Carol Gilligan is not convinced that the educational problems of boys are due to hard-wired biological differences. Instead, she suggests that the gender differences in education are caused by culture and psychology.
"We know there is nothing innately different in children's learning abilities," she says. "We used to say that difficulty in math and science was innate to womanhood. Well, it turns out that it is not. Over the past 10 years, we started paying attention to girls' development in math and sciences, formally and informally, and -- behold! -- the gender gap disappeared."
Gilligan acknowledges that no causal studies have been done to link the girl empowerment movement to the improved academic performance of girls, but points out that the closing of the gender gap in math and science coincided with the years of the feminist movement. And while critics still debate whether these gaps were already closing in 1990, when the girl empowerment movement took off, there is no question that girls' academic performance -- particularly in math, science, and college enrollment -- improved enormously in the years between 1970 and 2001.
While this fact alone may not prove the effectiveness of the gender equity in education movement, it certainly suggests strong support for the argument that historical gender gaps in achievement are not an inevitable product of biology, and therefore, with the proper attention, can be resolved.
In her own research on boys, Gilligan claims to have found that boys, like girls, experience a crisis of self-confidence, though this change comes earlier for boys -- around age 4 to 5, coincidentally the exact moment when children are first introduced to school and reading.

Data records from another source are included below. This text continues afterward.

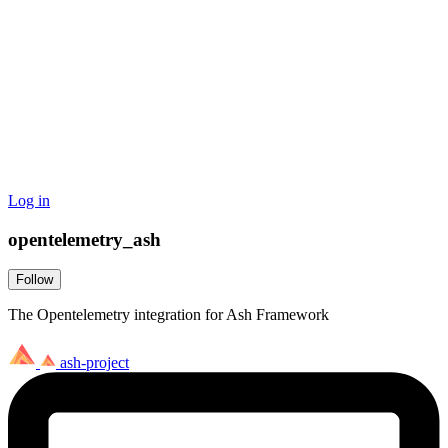
Log in
opentelemetry_ash
Follow
The Opentelemetry integration for Ash Framework
ash-project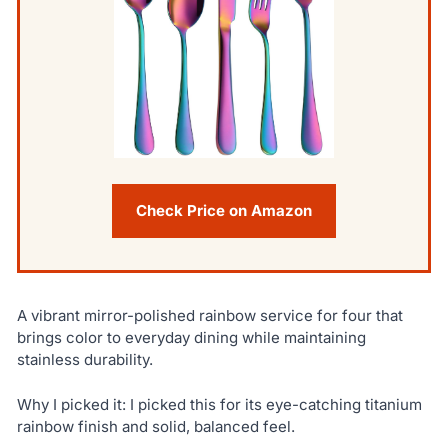
Check Price on Amazon
A vibrant mirror-polished rainbow service for four that
brings color to everyday dining while maintaining
stainless durability.
Why I picked it: I picked this for its eye-catching titanium
rainbow finish and solid, balanced feel.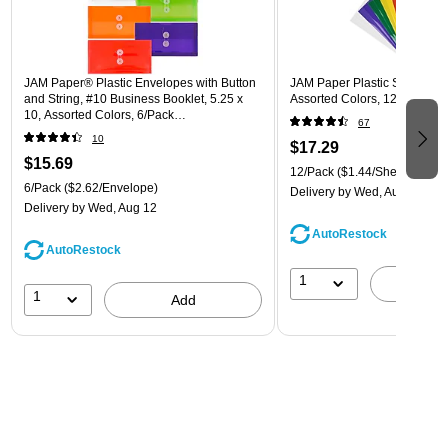
JAM Paper® Plastic Envelopes with Button
JAM Paper Plastic Sleeves, 9"
and String, #10 Business Booklet, 5.25 x
Assorted Colors, 12/Pack (
10, Assorted Colors, 6/Pack
67
(921B1ASSRTD)
10
$17.29
$15.69
12/Pack
($1.44/Sheet Protect
6/Pack
($2.62/Envelope)
Delivery
by Wed, Aug 12
Delivery
by Wed, Aug 12
AutoRestock
AutoRestock
1
A
1
Add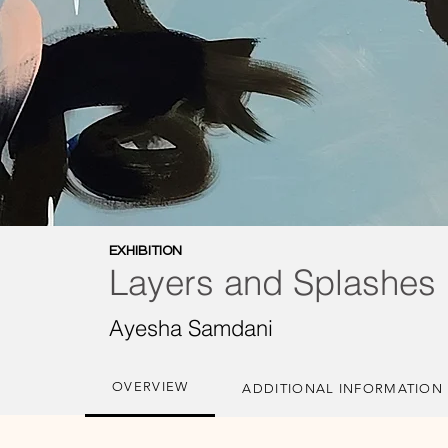
EXHIBITION
Layers and Splashes
Ayesha Samdani
OVERVIEW
ADDITIONAL INFORMATION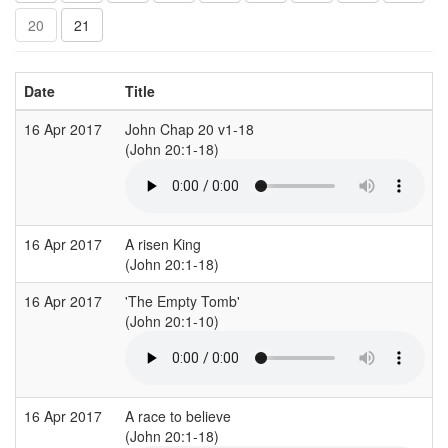
20
21
Date
Title
16 Apr 2017
John Chap 20 v1-18
B
(John 20:1-18)
(
16 Apr 2017
A risen King
K
(John 20:1-18)
(
16 Apr 2017
'The Empty Tomb'
A
(John 20:1-10)
(
16 Apr 2017
A race to believe
C
(John 20:1-18)
(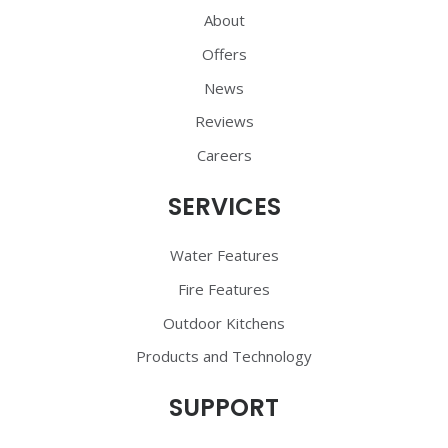
About
Offers
News
Reviews
Careers
SERVICES
Water Features
Fire Features
Outdoor Kitchens
Products and Technology
SUPPORT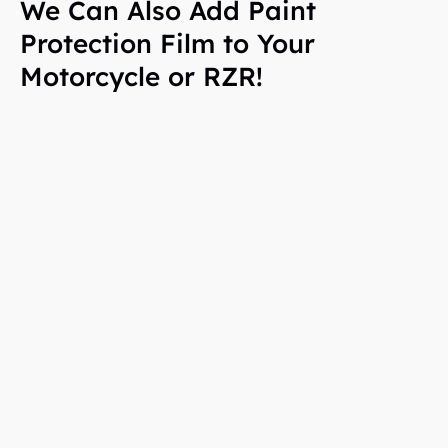
We Can Also Add Paint
Protection Film to Your
Motorcycle or RZR!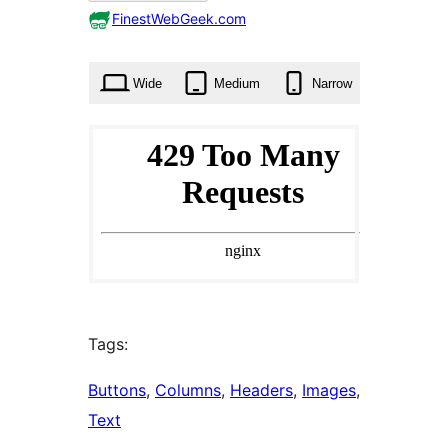
0
FinestWebGeek.com
times
Wide
Medium
Narrow
Tags:
Buttons
, 
Columns
, 
Headers
, 
Images
, 
Text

Gilligan attributes much of this anxiety to the forced separation of boys from their mothers under patriarchy, which leaves them alienated from their emotions and anything in the culture that is associated with feminity.
In American culture, says Gilligan, children learn to associate math and science with masculinity; knowledge of the human world and emotional lives are associated with femininity. But, she says, "to be fully human, you need to understand both worlds." Gilligan does not believe that boys need their own reading lists; change, she says, does not come from segregation of curricula or teaching style. In fostering the empowerment of girls, she says, "we began by telling girls that math and science are interesting. Now we need to tell boys that reading -- that emotion -- is interesting."